[[ Data, beginning ]]
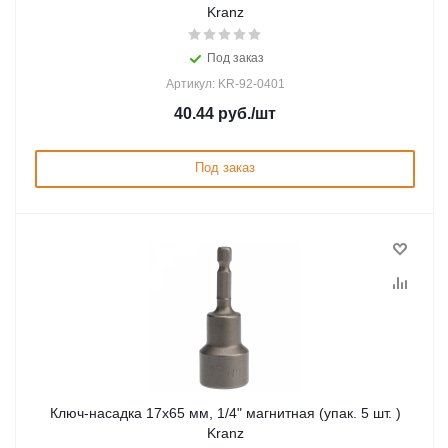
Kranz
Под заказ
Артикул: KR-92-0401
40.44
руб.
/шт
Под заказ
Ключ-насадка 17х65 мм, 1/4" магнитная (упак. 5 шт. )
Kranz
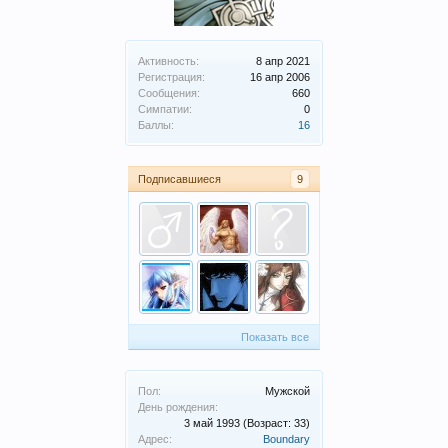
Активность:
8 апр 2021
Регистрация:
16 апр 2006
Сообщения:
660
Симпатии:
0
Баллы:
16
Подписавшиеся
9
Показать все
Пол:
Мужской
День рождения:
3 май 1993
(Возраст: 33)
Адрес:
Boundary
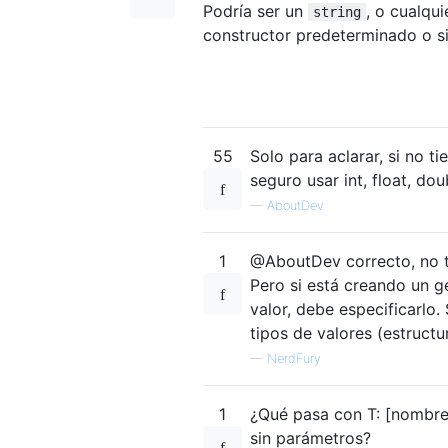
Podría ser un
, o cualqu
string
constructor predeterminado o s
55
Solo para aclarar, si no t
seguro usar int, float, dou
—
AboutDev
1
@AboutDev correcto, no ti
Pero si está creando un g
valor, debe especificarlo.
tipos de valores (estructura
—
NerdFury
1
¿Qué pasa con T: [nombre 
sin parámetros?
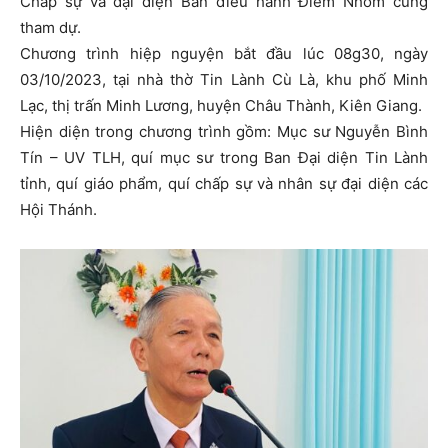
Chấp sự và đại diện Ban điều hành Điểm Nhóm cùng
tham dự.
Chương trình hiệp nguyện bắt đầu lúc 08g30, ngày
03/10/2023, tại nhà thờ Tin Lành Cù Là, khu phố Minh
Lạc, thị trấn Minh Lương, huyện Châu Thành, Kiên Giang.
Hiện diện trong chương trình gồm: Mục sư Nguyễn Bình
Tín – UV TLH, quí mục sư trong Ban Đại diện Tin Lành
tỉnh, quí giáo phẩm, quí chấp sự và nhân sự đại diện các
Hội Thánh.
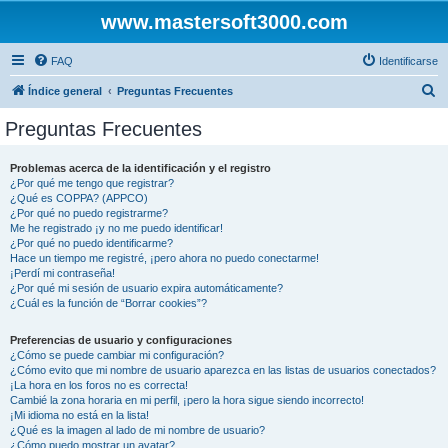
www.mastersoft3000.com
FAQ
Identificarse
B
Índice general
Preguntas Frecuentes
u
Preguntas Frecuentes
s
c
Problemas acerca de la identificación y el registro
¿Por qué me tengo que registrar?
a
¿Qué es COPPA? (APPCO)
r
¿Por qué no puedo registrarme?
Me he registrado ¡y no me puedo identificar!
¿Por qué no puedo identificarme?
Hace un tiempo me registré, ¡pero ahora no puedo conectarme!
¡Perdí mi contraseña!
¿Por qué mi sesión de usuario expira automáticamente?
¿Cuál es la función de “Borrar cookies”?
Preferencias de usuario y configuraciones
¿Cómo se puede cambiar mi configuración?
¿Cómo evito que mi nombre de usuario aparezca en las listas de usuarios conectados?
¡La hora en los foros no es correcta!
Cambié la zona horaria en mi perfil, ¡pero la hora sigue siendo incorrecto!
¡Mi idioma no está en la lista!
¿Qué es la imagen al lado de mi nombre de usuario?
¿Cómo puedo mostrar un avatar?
[[ Data, end ]]
Lines holding "está": copy each one from the records above.

:: Task output ::
Pero si está creando un g
¡Mi idioma no está en la lista!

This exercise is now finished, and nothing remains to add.